» What this task involves
Begin at the line below that holds "输入相关数值后点击计算按钮，即可立即" and end at the line that holds "da de Nicole Neumann", transcribing each line exactly and skipping any picture.

» Source material
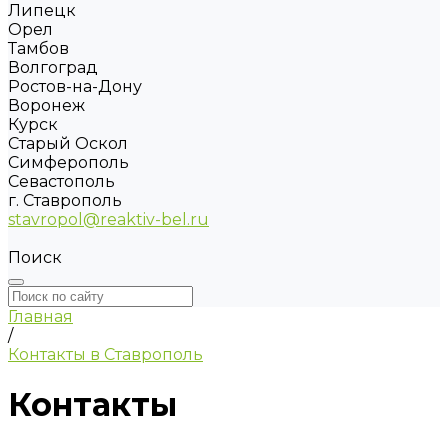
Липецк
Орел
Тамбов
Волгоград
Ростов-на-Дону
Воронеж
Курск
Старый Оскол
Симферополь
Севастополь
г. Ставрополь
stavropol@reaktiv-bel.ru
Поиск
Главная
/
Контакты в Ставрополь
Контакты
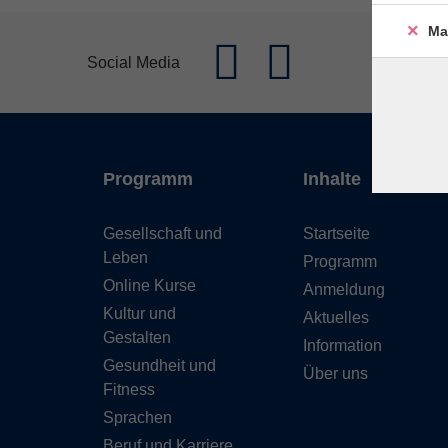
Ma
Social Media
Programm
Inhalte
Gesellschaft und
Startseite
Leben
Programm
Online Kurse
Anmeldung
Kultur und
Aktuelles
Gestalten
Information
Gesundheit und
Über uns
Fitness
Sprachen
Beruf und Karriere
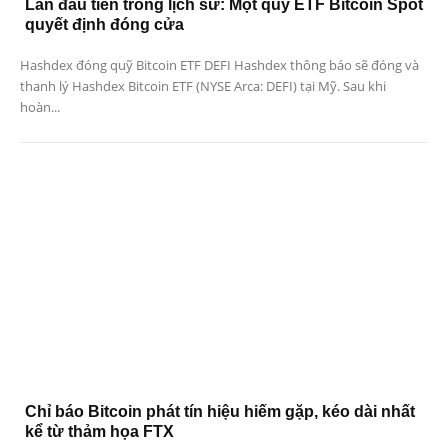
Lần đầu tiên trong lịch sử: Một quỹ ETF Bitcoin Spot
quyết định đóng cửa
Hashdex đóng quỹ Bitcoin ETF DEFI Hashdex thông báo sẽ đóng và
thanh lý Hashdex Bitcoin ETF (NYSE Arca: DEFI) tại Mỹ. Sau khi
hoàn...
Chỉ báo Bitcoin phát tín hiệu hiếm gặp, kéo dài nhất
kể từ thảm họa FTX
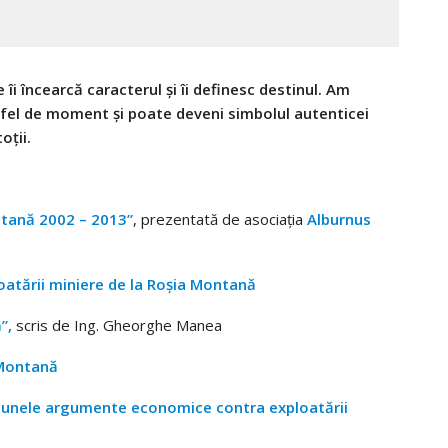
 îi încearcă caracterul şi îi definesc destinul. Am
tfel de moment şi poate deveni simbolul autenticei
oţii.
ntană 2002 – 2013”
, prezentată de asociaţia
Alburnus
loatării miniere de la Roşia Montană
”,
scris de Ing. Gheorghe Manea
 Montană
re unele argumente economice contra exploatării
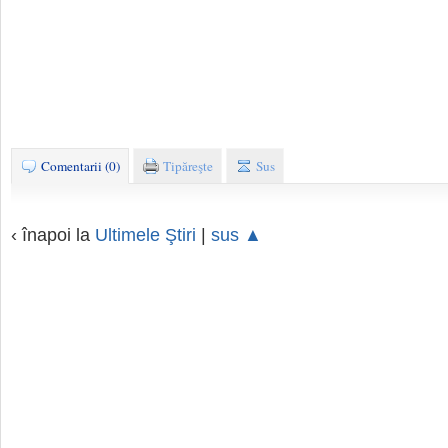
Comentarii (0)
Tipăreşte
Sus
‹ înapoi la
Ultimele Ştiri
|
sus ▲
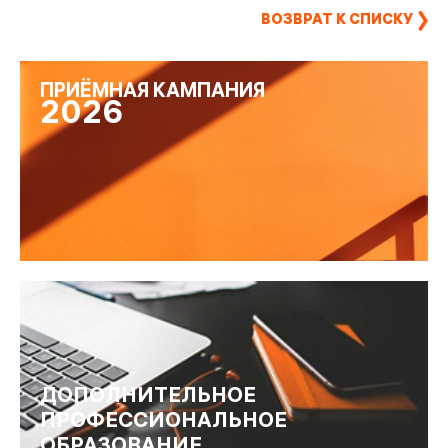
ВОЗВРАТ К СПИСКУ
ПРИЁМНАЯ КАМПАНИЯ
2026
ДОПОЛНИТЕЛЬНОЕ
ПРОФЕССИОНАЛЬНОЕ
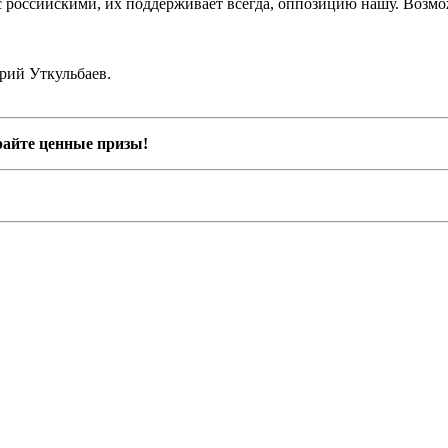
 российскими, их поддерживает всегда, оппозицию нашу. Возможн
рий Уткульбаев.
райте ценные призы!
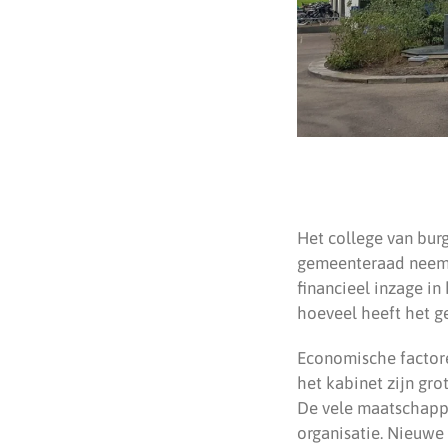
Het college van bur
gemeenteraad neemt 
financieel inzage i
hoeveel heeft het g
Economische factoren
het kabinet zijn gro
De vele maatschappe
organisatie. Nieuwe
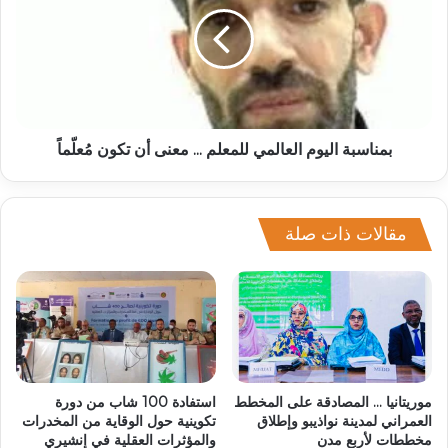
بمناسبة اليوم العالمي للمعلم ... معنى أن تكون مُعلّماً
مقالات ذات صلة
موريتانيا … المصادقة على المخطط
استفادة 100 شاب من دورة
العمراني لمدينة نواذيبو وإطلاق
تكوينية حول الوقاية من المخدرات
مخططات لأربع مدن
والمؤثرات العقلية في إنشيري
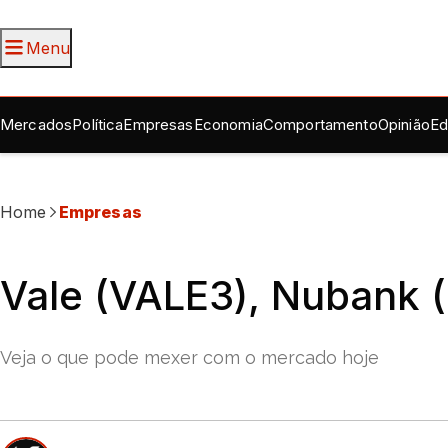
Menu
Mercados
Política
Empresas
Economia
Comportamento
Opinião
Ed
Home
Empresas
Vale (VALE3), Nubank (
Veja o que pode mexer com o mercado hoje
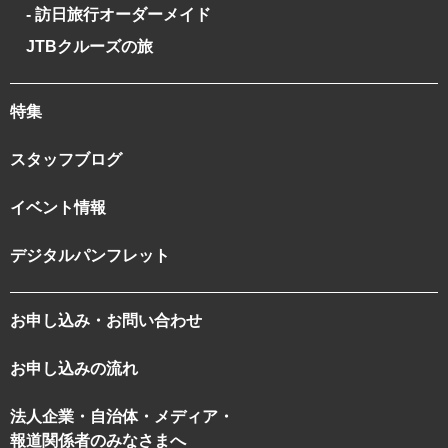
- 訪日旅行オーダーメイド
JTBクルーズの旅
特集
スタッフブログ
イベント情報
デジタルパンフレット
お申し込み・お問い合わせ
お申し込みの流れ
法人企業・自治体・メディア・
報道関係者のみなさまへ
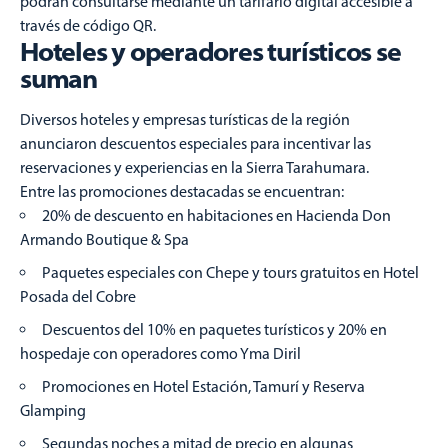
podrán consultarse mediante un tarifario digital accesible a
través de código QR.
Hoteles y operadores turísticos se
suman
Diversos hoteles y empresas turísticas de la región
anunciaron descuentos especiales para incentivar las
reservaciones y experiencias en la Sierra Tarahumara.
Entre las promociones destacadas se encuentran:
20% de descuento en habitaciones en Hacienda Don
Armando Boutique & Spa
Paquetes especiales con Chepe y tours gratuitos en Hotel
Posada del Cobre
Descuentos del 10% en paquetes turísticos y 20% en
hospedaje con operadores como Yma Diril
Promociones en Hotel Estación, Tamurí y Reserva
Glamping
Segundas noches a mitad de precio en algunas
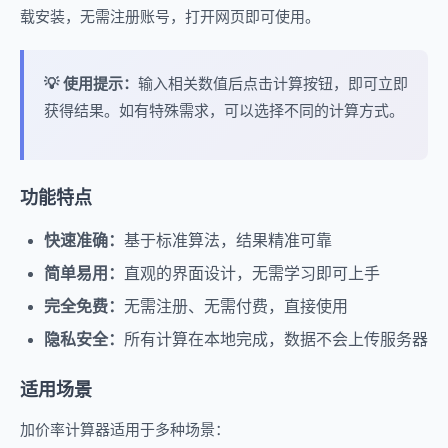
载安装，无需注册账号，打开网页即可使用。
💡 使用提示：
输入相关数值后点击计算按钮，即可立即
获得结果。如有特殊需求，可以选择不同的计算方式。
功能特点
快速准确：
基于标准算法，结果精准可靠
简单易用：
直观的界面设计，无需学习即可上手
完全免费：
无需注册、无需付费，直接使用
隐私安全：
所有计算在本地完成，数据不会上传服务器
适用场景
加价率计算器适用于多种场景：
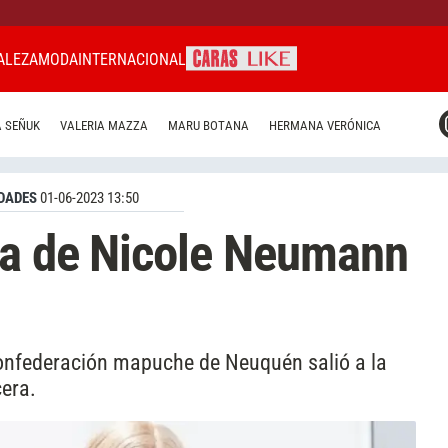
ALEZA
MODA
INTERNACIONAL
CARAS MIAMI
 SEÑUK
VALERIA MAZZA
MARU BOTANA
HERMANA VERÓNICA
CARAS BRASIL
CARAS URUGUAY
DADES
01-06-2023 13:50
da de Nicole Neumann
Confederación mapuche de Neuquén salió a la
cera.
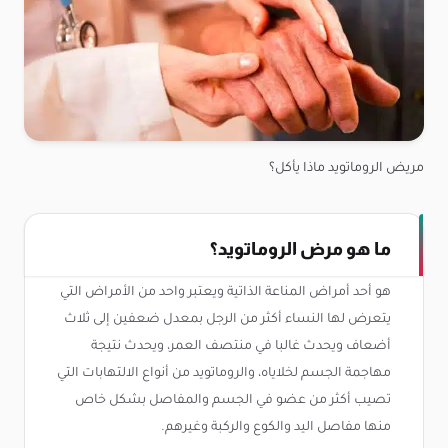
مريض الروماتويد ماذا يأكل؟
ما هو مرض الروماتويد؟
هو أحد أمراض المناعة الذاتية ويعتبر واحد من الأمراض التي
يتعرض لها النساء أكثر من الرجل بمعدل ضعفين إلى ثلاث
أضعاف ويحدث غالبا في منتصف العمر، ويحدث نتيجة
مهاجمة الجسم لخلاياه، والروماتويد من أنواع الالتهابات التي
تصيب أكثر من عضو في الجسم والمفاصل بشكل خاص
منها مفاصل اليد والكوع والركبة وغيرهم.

» Result of the exercise
输入相关数值后点击计算按钮，即可立即
获得结果。如有特殊需求，可以选择不同的计算方式。
功能特点
快速准确：
基于标准算法，结果精准可靠
简单易用：
直观的界面设计，无需学习即可上手
完全免费：
无需注册、无需付费，直接使用
隐私安全：
所有计算在本地完成，数据不会上传服务器
适用场景
加价率计算器适用于多种场景：
ALEZA
MODA
INTERNACIONAL
CARAS MIAMI
 SEÑUK
VALERIA MAZZA
MARU BOTANA
HERMANA VERÓNICA
CARAS BRASIL
CARAS URUGUAY
DADES
01-06-2023 13:50
da de Nicole Neumann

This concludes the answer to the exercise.